Sponem told the subcommittee that without enhanced data security protections for everyone involved inn the payments process, there is unlikely to be any slowdown in data breaches.

She said that federal law requires financial institutions to develop procedures to protect consumer information from theft.

"Merchants are not subject to similar requirements at the federal level and the existing state laws do not do enough to protect consumers," said Sponem, whose credit union is located in Madison, Wis. and has more than $2.9 billion in assets.

Sponem acknowledged that there have been concerns about the ability of smaller merchants to maintain data security programs but added that if banks and credit unions can comply with such requirements, small merchants are likely to be able to do the same.

She said that the data breach problem is compounded by a lack of a uniform standard for consumer notification when a breach occurs.

"Merchants and other entities that possess payment card and other personal information should take responsibility for their systems and ensure that consumers and other stakeholders are properly notified when a data breach occurs, just as financial institutions are required to do," she said.
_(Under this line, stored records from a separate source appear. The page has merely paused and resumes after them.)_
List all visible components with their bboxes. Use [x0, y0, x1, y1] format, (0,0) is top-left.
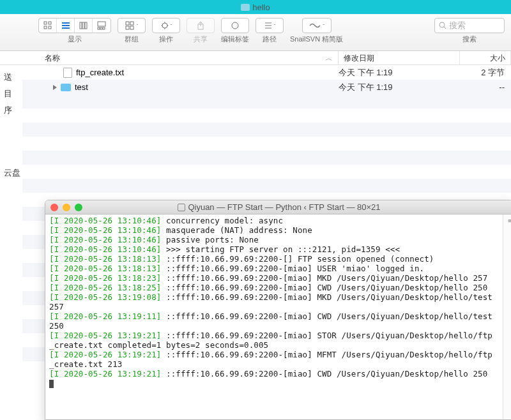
svg-rect-16 — [130, 22, 133, 25]
snailsvn-button[interactable]: ˇ — [302, 18, 332, 33]
gallery-view-icon[interactable] — [93, 19, 111, 33]
terminal-body[interactable]: [I 2020-05-26 13:10:46] concurrency mode… — [45, 214, 511, 419]
sidebar-item[interactable] — [0, 160, 22, 165]
zoom-icon[interactable] — [75, 204, 82, 211]
path-group: ˇ 路径 — [256, 18, 284, 44]
log-message: masquerade (NAT) address: None — [161, 225, 312, 235]
log-timestamp: [I 2020-05-26 13:18:25] — [49, 283, 161, 292]
svg-rect-9 — [85, 22, 87, 29]
sidebar-item[interactable] — [0, 124, 22, 129]
file-date: 今天 下午 1:19 — [339, 67, 460, 79]
disclosure-icon[interactable] — [53, 85, 57, 90]
file-row[interactable]: test今天 下午 1:19-- — [22, 80, 511, 94]
sidebar-item[interactable] — [0, 119, 22, 124]
column-headers[interactable]: 名称︿ 修改日期 大小 — [0, 51, 511, 65]
header-date[interactable]: 修改日期 — [339, 51, 460, 64]
sidebar-item[interactable] — [0, 139, 22, 144]
svg-line-25 — [444, 27, 446, 29]
group-button[interactable]: ˇ — [118, 18, 146, 33]
header-size[interactable]: 大小 — [460, 51, 511, 64]
header-name[interactable]: 名称︿ — [0, 51, 339, 64]
search-input[interactable]: 搜索 — [434, 18, 505, 33]
sort-asc-icon: ︿ — [325, 53, 333, 64]
svg-point-24 — [439, 22, 445, 27]
log-timestamp: [I 2020-05-26 13:10:46] — [49, 225, 161, 235]
terminal-line: [I 2020-05-26 13:10:46] masquerade (NAT)… — [49, 225, 496, 235]
search-label: 搜索 — [462, 34, 477, 44]
file-size: 2 字节 — [460, 67, 511, 79]
terminal-window[interactable]: Qiyuan — FTP Start — Python ‹ FTP Start … — [45, 200, 511, 420]
action-label: 操作 — [159, 34, 173, 44]
terminal-line: [I 2020-05-26 13:19:21] ::ffff:10.66.99.… — [49, 331, 496, 350]
action-button[interactable]: ˇ — [152, 18, 180, 33]
view-label: 显示 — [68, 34, 82, 44]
log-timestamp: [I 2020-05-26 13:19:08] — [49, 292, 161, 302]
terminal-line: [I 2020-05-26 13:19:21] ::ffff:10.66.99.… — [49, 350, 496, 369]
log-timestamp: [I 2020-05-26 13:19:21] — [49, 369, 161, 379]
svg-rect-15 — [126, 26, 129, 29]
group-label: 群组 — [125, 34, 139, 44]
close-icon[interactable] — [50, 204, 58, 211]
action-group: ˇ 操作 — [152, 18, 180, 44]
svg-rect-10 — [98, 22, 105, 26]
list-view-icon[interactable] — [57, 19, 75, 33]
group-group: ˇ 群组 — [118, 18, 146, 44]
sidebar-item[interactable] — [0, 149, 22, 154]
tags-label: 编辑标签 — [221, 34, 249, 44]
home-icon — [178, 204, 185, 211]
sidebar-item[interactable] — [0, 154, 22, 160]
svg-rect-11 — [98, 27, 100, 29]
finder-titlebar[interactable]: hello — [0, 0, 511, 14]
share-label: 共享 — [194, 34, 208, 44]
log-timestamp: [I 2020-05-26 13:10:46] — [49, 244, 161, 254]
svg-rect-12 — [100, 27, 102, 29]
log-timestamp: [I 2020-05-26 13:10:46] — [49, 216, 161, 225]
sidebar-item[interactable] — [0, 144, 22, 149]
terminal-line: [I 2020-05-26 13:18:23] ::ffff:10.66.99.… — [49, 273, 496, 283]
terminal-scrollbar[interactable]: ≡ — [503, 214, 511, 419]
log-timestamp: [I 2020-05-26 13:18:13] — [49, 264, 161, 273]
log-timestamp: [I 2020-05-26 13:19:11] — [49, 311, 161, 321]
svg-rect-13 — [103, 27, 105, 29]
tags-group: 编辑标签 — [221, 18, 249, 44]
icon-view-icon[interactable] — [39, 19, 57, 33]
log-timestamp: [I 2020-05-26 13:18:13] — [49, 254, 161, 264]
view-buttons[interactable] — [38, 18, 111, 33]
search-placeholder: 搜索 — [449, 20, 466, 31]
file-name: test — [75, 82, 88, 92]
svg-rect-1 — [49, 22, 51, 24]
minimize-icon[interactable] — [63, 204, 70, 211]
svg-rect-17 — [130, 26, 133, 29]
log-message: ::ffff:10.66.99.69:2200-[] FTP session o… — [161, 254, 434, 264]
cursor-icon — [49, 380, 54, 388]
search-group: 搜索 搜索 — [434, 18, 505, 44]
terminal-line: [I 2020-05-26 13:18:25] ::ffff:10.66.99.… — [49, 283, 496, 292]
column-view-icon[interactable] — [75, 19, 93, 33]
folder-icon — [241, 4, 250, 11]
svg-point-18 — [162, 23, 167, 28]
sidebar-item[interactable]: 目 — [0, 86, 22, 102]
share-button[interactable] — [187, 18, 215, 33]
svg-rect-2 — [44, 26, 47, 29]
sidebar-item[interactable] — [0, 181, 22, 186]
sidebar-item[interactable]: 送 — [0, 69, 22, 86]
log-message: passive ports: None — [161, 235, 259, 244]
scroll-up-icon[interactable]: ≡ — [508, 216, 511, 225]
terminal-line: [I 2020-05-26 13:18:13] ::ffff:10.66.99.… — [49, 264, 496, 273]
terminal-line: [I 2020-05-26 13:10:46] >>> starting FTP… — [49, 244, 496, 254]
sidebar-item[interactable] — [0, 134, 22, 139]
path-button[interactable]: ˇ — [256, 18, 284, 33]
file-row[interactable]: ftp_create.txt今天 下午 1:192 字节 — [22, 65, 511, 80]
tags-button[interactable] — [221, 18, 249, 33]
sidebar-item[interactable] — [0, 129, 22, 134]
sidebar-item[interactable]: 云盘 — [0, 165, 22, 181]
snailsvn-label: SnailSVN 精简版 — [290, 34, 343, 44]
terminal-title: Qiyuan — FTP Start — Python ‹ FTP Start … — [45, 202, 511, 212]
terminal-titlebar[interactable]: Qiyuan — FTP Start — Python ‹ FTP Start … — [45, 200, 511, 214]
terminal-line: [I 2020-05-26 13:19:11] ::ffff:10.66.99.… — [49, 311, 496, 331]
log-timestamp: [I 2020-05-26 13:19:21] — [49, 350, 161, 359]
sidebar-item[interactable]: 序 — [0, 102, 22, 119]
finder-sidebar[interactable]: 送目序云盘 — [0, 65, 22, 420]
svg-rect-3 — [49, 26, 51, 29]
svg-rect-8 — [82, 22, 84, 29]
"Because of the lack of a uniform notification requirement, consumers are often unaware a data breach has occurred and may never learn that their personal information has been stolen or lost," she said.

Prior to the hearing, NAFCU Vice President of Legislative Affairs wrote the subcommittee calling for an updated federal law that would require merchants and others to bear the cost of data breaches they cause, a national standard for safe keeping, disclosure requirements, among other things.